ISRN Neurol. 2012;2012:850150. doi: 10.5402/2012/850150. Epub 2012 May 30.


We examined whether near-infrared light (NIr) treatment (photobiomodulation) saves dopaminergic amacrine cells of the retina in an acute and a chronic 1-methyl-4-phenyl-1,2,3,6-tetrahydropyridine (MPTP) mouse model of Parkinson disease. For the acute model, BALB/c mice had MPTP (100 mg/kg) or saline injections over 30 hours, followed by a six-day-survival period. For the chronic model, mice had MPTP (200 mg/kg) or saline injections over five weeks, followed by a three-week-survival period.

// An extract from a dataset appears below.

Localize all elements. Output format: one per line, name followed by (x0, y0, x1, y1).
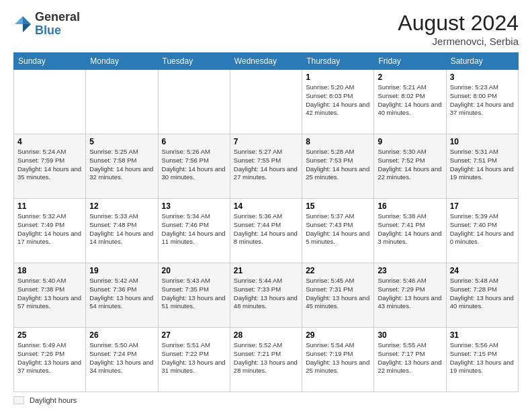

NIr treatment was applied either at the same time (simultaneous series) or well after (posttreatment series) the MPTP insult. There were four groups within each series: Saline, Saline-NIr, MPTP, and MPTP-NIr. Retinae were processed for tyrosine hydroxylase (TH) immunochemistry, and cell number was analysed. In the MPTP groups, there was a significant reduction in TH(+) cell number compared to the saline controls; this reduction was greater in the acute (~50%) compared to the chronic (~30%) cases. In the MPTP-NIr groups, there were significantly more TH(+) cells than in the MPTP groups of both series (~30%). In summary, we showed that NIr treatment was able to both protect (simultaneous series) and rescue (posttreatment series) TH(+) cells of the retina from parkinsonian insult.